Task requirements — For each record below, output its text exactly and skip any picture.

- - - - - - -

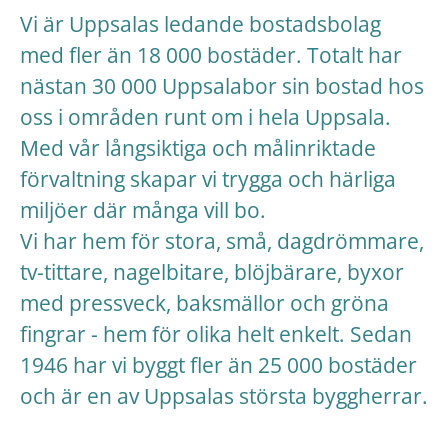
Vi är Uppsalas ledande bostadsbolag
med fler än 18 000 bostäder. Totalt har
nästan 30 000 Uppsalabor sin bostad hos
oss i områden runt om i hela Uppsala.
Med vår långsiktiga och målinriktade
förvaltning skapar vi trygga och härliga
miljöer där många vill bo.
Vi har hem för stora, små, dagdrömmare,
tv-tittare, nagelbitare, blöjbärare, byxor
med pressveck, baksmällor och gröna
fingrar - hem för olika helt enkelt. Sedan
1946 har vi byggt fler än 25 000 bostäder
och är en av Uppsalas största byggherrar.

- - - - - - -

Result —
Vi är Uppsalas ledande bostadsbolag
med fler än 18 000 bostäder. Totalt har
nästan 30 000 Uppsalabor sin bostad hos
oss i områden runt om i hela Uppsala.
Med vår långsiktiga och målinriktade
förvaltning skapar vi trygga och härliga
miljöer där många vill bo.
Vi har hem för stora, små, dagdrömmare,
tv-tittare, nagelbitare, blöjbärare, byxor
med pressveck, baksmällor och gröna
fingrar - hem för olika helt enkelt. Sedan
1946 har vi byggt fler än 25 000 bostäder
och är en av Uppsalas största byggherrar.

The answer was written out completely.